To: uri@bunyip.com
In-Reply-To: connolly@hal.com's message of Thu, 30 Jun 1994 21:04:41 -0700 <94Jun30.210445pdt.2762@golden.parc.xerox.com>
Subject: Re: current status of URL document...
From: Larry Masinter <masinter@parc.xerox.com>
Message-Id: <94Jun30.222333pdt.2760@golden.parc.xerox.com>
Date: Thu, 30 Jun 1994 22:23:33 PDT
I am increasingly convinced that reserving /?#; in ALL schemes would
be a GOOD IDEA, with the meaning that / separates hierarchical
components, ? separates the hierarchical components from a `search'
element, # identifies a `fragment', and ; is a separator for
`additional attributes', in the order
scheme:
//user:pass@host/
path1/path2/.../pathN/
name?search#fragment
;attribute=value
;attribute=value
with the rules that the following characters must be encoded within
the following fields:
user :@ unsafe
pass :@ unsafe
path ?#; unsafe
name ?#; unsafe
search ?#; unsafe
fragment ?#; unsafe
attribute ?#;= unsafe
For example, require that ?# be encoded within Gopher and FTP URLs.

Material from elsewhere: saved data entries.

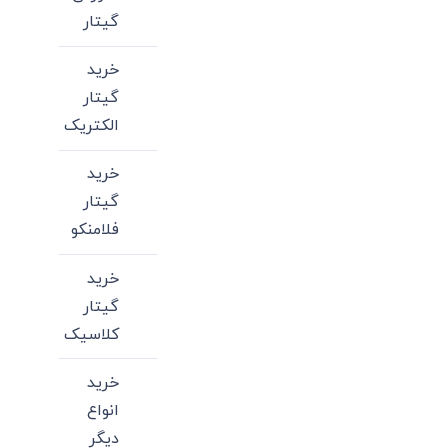
گیتار
خرید
گیتار
الکتریک
خرید
گیتار
فلامنکو
خرید
گیتار
کلاسیک
خرید
انواع
دیگر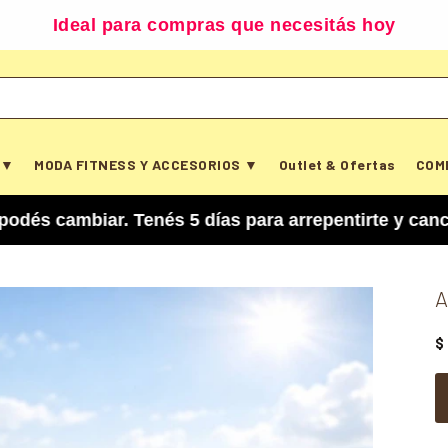
Ideal para compras que necesitás hoy
 ▼
MODA FITNESS Y ACCESORIOS ▼
Outlet & Ofertas
COM
iar. Tenés 5 días para arrepentirte y cancelar tu
A
$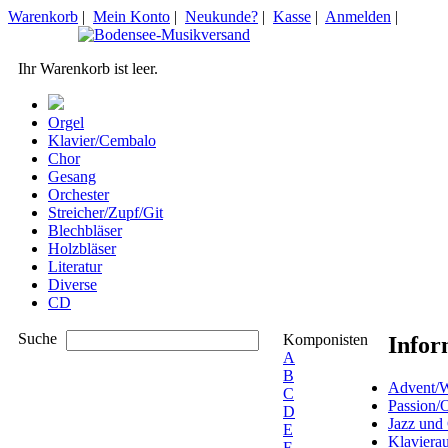
Warenkorb
|
Mein Konto
|
Neukunde?
|
Kasse
|
Anmelden
|
Ihr Warenkorb ist leer.
Orgel
Klavier/Cembalo
Chor
Gesang
Orchester
Streicher/Zupf/Git
Blechbläser
Holzbläser
Literatur
Diverse
CD
Suche
Komponisten
Infor
A
B
Advent/W
C
Passion/
D
Jazz und
E
Klaviera
F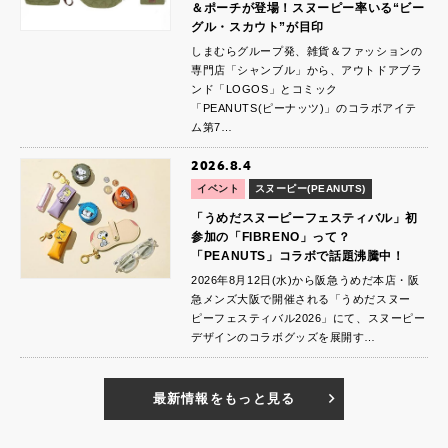
＆ポーチが登場！スヌーピー率いる“ビー
グル・スカウト”が目印
しまむらグループ発、雑貨＆ファッションの
専門店「シャンブル」から、アウトドアブラ
ンド「LOGOS」とコミック
「PEANUTS(ピーナッツ)」のコラボアイテ
ム第7…
2026.8.4
イベント
スヌーピー(PEANUTS)
「うめだスヌーピーフェスティバル」初
参加の「FIBRENO」って？
「PEANUTS」コラボで話題沸騰中！
2026年8月12日(水)から阪急うめだ本店・阪
急メンズ大阪で開催される「うめだスヌー
ピーフェスティバル2026」にて、スヌーピー
デザインのコラボグッズを展開す…
最新情報をもっと見る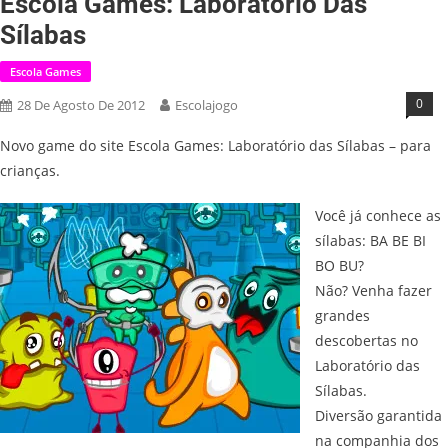
Escola Games: Laboratório Das
Sílabas
Escola Games
0
28 De Agosto De 2012
Escolajogo
Novo game do site Escola Games: Laboratório das Sílabas – para
crianças.
Você já conhece as
sílabas: BA BE BI
BO BU?
Não? Venha fazer
grandes
descobertas no
Laboratório das
Sílabas.
Diversão garantida
na companhia dos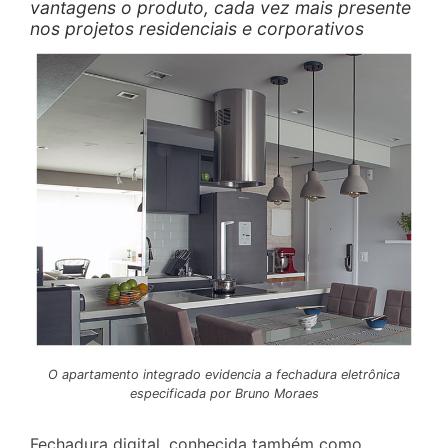
vantagens o produto, cada vez mais presente
nos projetos residenciais e corporativos
O apartamento integrado evidencia a fechadura eletrônica
especificada por Bruno Moraes
Fechadura digital, conhecida também como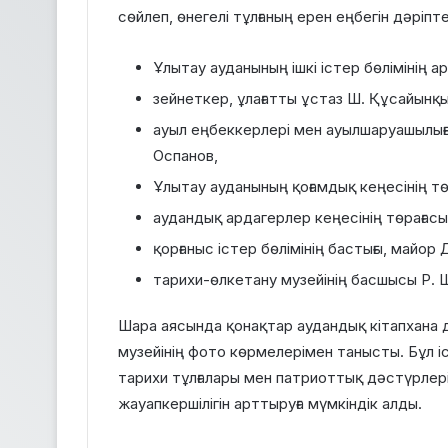
сөйлеп, өнегелі тұлғаның ерен еңбегін дәріп
Ұлытау ауданының ішкі істер бөлімінің а
зейнеткер, ұлағатты ұстаз Ш. Құсайынқы
ауыл еңбеккерлері мен ауылшаруашылығы
Оспанов,
Ұлытау ауданының қоғамдық кеңесінің тө
аудандық ардагерлер кеңесінің төрағасы
қорғаныс істер бөлімінің бастығы, майор
тарихи-өлкетану музейінің басшысы Р.
Шара аясында қонақтар аудандық кітапхана 
музейінің фото көрмелерімен танысты. Бұл і
тарихи тұлғалары мен патриоттық дәстүрлерін
жауапкершілігін арттыруға мүмкіндік алды.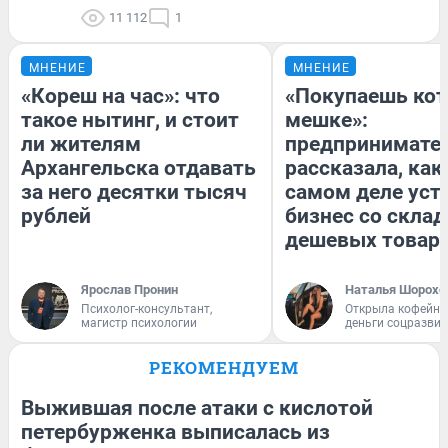
11 112
1
МНЕНИЕ
МНЕНИЕ
«Кореш на час»: что
«Покупаешь кот
такое нытинг, и стоит
мешке»:
ли жителям
предпринимате
Архангельска отдавать
рассказала, как
за него десятки тысяч
самом деле уст
рублей
бизнес со скла
дешевых товар
Ярослав Пронин
Наталья Шорохо
Психолог-консультант,
Открыла кофейну
магистр психологии
деньги соцразви
РЕКОМЕНДУЕМ
Выжившая после атаки с кислотой
петербурженка выписалась из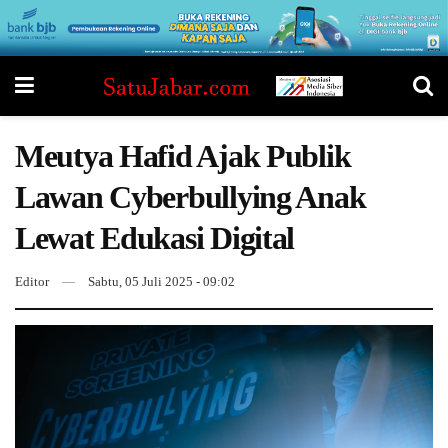
Meutya Hafid Ajak Publik
Lawan Cyberbullying Anak
Lewat Edukasi Digital
Editor
Sabtu, 05 Juli 2025 - 09:02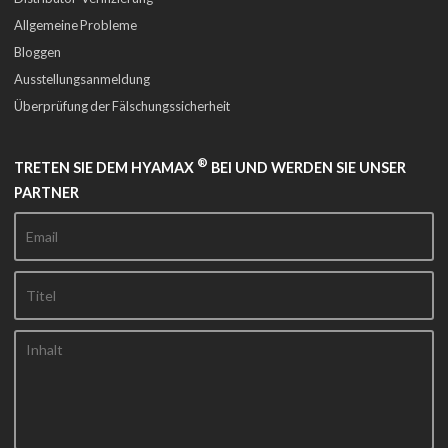
Allgemeine Probleme
Bloggen
Ausstellungsanmeldung
Überprüfung der Fälschungssicherheit
®
TRETEN SIE DEM HYAMAX
BEI UND WERDEN SIE UNSER
PARTNER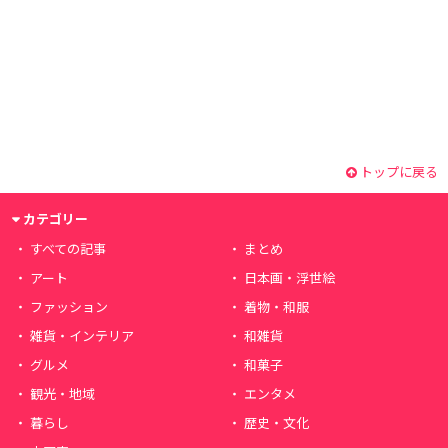
トップに戻る
カテゴリー
すべての記事
まとめ
アート
日本画・浮世絵
ファッション
着物・和服
雑貨・インテリア
和雑貨
グルメ
和菓子
観光・地域
エンタメ
暮らし
歴史・文化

Since many characters must be encoded anyway, having simpler and more
consistent rules for which characters must be encoded when will make
URL-interpreting and generating code more reliable. In fact, some
schemes may be robust enough to ignore the `special' interpretation,
but frankly, I wonder why the FTP scheme does *NOT* require # to be
encoded, so that I can make references to fragments within .html
files.
It means that you might have to encode some additional characters in
your `mailto' URL that you wouldn't otherwise, but would have few
additional constraints.
Query on `telnet' URLs: should the syntax be telnet://user@password:host/